The fatal officer-involved shooting happened at the Spring Lake Apartments — located on Woodland Drive in Beaver Dam. According to the Sheriff’s Office, a welfare check on a suicidal man ended tragically — when the man, James Quealy, fired a gun at an officer.
Beaver Dam death investigation
Beaver Dam Police Chief John Kreuziger and Dodge County Sheriff Dale Schmidt said every effort was made to end the situation peacefully and safely. However, two hours after the initial call, investigators said the troubled man fired a shot at a deputy sheriff.
“Unfortunately, the suspect turned his weapon on a deputy sheriff and fired. The deputy sheriff involved returned fire in effort to stop the threat,” said Sheriff Schmidt back in August.
According to a report, a medical examination of Quealy after the fatal shooting indicated Quealy had a .165 blood alcohol content. The report said, "This corroborates the observations of the officers involved who witnessed Quealy drinking heavily from a large bottle of alcohol."

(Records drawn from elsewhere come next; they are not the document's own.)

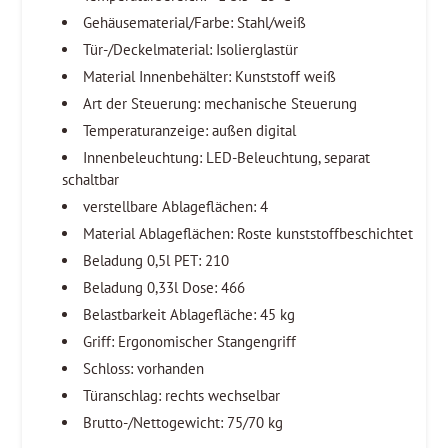
Gehäusematerial/Farbe: Stahl/weiß
Tür-/Deckelmaterial: Isolierglastür
Material Innenbehälter: Kunststoff weiß
Art der Steuerung: mechanische Steuerung
Temperaturanzeige: außen digital
Innenbeleuchtung: LED-Beleuchtung, separat
schaltbar
verstellbare Ablageflächen: 4
Material Ablageflächen: Roste kunststoffbeschichtet
Beladung 0,5l PET: 210
Beladung 0,33l Dose: 466
Belastbarkeit Ablagefläche: 45 kg
Griff: Ergonomischer Stangengriff
Schloss: vorhanden
Türanschlag: rechts wechselbar
Brutto-/Nettogewicht: 75/70 kg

Additionally, a search of Quealy's apartment revealed two letters written in anticipation of suicide. The first was apparently to his next of kin. The report says the "second was written to the police on an envelope labeled, 'Police.'" It included contact information for people who Quealy felt should be given notification of his death.
The report was critical of the Beaver Dam Police Department video system. The report said "six of the squad cars that responded from Beaver Dam had video running at some point prior to the incident. In all of these cases, the video cameras stopped recording sometime prior to the actual moment of the shooting and through the shooting. While none of these camera systems would have captured video of the shooting, more than one of them should have captured the sounds surrounding the shooting and the shots. All of them turned off prior to the critical moment."
The report indicates "some sort of common malfunction occurred in several of all of the cameras that caused the video cameras to shut themselves off." The report says "this is an unacceptable situation" -- and "must be thoroughly investigated by the Beaver Dam Police Department and corrected forthwith."